Input for this task:
════════════════

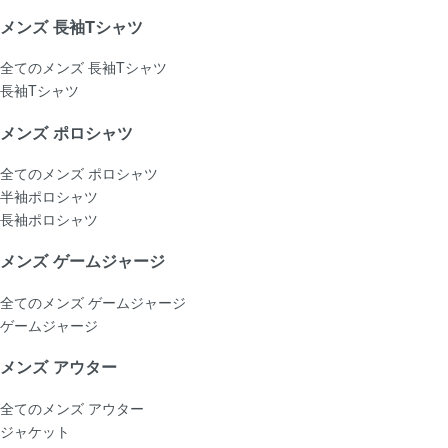
メンズ 長袖Tシャツ
全てのメンズ 長袖Tシャツ
長袖Tシャツ
メンズ ポロシャツ
全てのメンズ ポロシャツ
半袖ポロシャツ
長袖ポロシャツ
メンズ ゲームジャージ
全てのメンズ ゲームジャージ
ゲームジャージ
メンズ アウター
全てのメンズ アウター
ジャケット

════════════════

Exercise objective:
Print each of the records above exactly as written, leaving no picture in the copy.

Result below:
メンズ 長袖Tシャツ
全てのメンズ 長袖Tシャツ
長袖Tシャツ
メンズ ポロシャツ
全てのメンズ ポロシャツ
半袖ポロシャツ
長袖ポロシャツ
メンズ ゲームジャージ
全てのメンズ ゲームジャージ
ゲームジャージ
メンズ アウター
全てのメンズ アウター
ジャケット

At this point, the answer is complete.